In MCCMs, the cerebral lesions remain asymptomatic in up to 40% of patients.7 Clinical manifestations include epileptic crises, headaches, and focal neurological deficits, due either to hemorrhage or to the compression of adjacent structures. The diagnosis is based on imaging studies, preferentially MRI.7 No action protocols or guidelines have been drawn up to specify the monitoring and follow-up of these patients.

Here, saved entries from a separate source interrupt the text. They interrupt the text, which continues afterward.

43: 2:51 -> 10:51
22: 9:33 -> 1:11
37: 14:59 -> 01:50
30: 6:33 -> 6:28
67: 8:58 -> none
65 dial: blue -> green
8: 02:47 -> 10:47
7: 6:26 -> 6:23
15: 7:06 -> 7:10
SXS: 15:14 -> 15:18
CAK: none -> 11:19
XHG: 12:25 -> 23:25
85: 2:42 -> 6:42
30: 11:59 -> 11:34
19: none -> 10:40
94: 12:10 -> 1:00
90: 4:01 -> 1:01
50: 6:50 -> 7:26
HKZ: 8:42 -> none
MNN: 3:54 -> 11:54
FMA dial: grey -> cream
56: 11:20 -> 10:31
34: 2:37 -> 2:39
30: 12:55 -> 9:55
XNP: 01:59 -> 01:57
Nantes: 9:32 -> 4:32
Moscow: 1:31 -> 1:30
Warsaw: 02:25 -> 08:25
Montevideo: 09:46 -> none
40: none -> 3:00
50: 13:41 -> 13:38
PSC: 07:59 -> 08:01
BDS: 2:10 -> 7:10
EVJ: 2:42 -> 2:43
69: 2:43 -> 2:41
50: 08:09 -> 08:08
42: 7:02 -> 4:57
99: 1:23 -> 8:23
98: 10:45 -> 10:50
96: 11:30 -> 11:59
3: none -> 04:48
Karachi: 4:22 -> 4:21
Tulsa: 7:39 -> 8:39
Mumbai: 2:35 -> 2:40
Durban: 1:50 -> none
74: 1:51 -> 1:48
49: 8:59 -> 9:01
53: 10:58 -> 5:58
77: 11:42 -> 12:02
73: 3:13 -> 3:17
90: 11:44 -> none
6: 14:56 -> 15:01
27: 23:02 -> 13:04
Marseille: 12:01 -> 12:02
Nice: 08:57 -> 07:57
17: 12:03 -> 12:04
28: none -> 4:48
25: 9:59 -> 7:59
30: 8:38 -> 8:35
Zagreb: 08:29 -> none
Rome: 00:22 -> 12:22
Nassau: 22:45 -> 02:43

In 2009, Sirvente et al.4 presented the longest series of patients with MCCMs, with 417 cases, and reported skin involvement in 9%. Those authors described 3 types of vascular skin involvement: hyperkeratotic capillary-venous malformation, which is the most common (39%) and specific; capillary malformation (34%); and venous malformation (21%). Furthermore, they described 2 types of capillary malformations: punctate capillary malformation (most common) and port wine stain capillary malformation. The majority of patients in that series presented solitary vascular skin lesions, which can make the diagnosis difficult to suspect clinically if there is no family history of the disease.

In conclusion, we have presented 2 families with MCCMs and skin involvement. Our first patient had multiple and varied vascular lesions, whereas the second had a single lesion, an angiokeratoma.

When these cutaneous vascular lesions are detected, especially if they are multiple or in pediatric patients, it is important to take a detailed targeted medical history to detect any history of skin or cerebral lesions in relatives and to consider to performing cerebral MRI or molecular studies. Additional studies allow central nervous system lesions to be detected early to be able to plan the therapeutic strategy and rapid intervention in patients who develop neurological symptoms.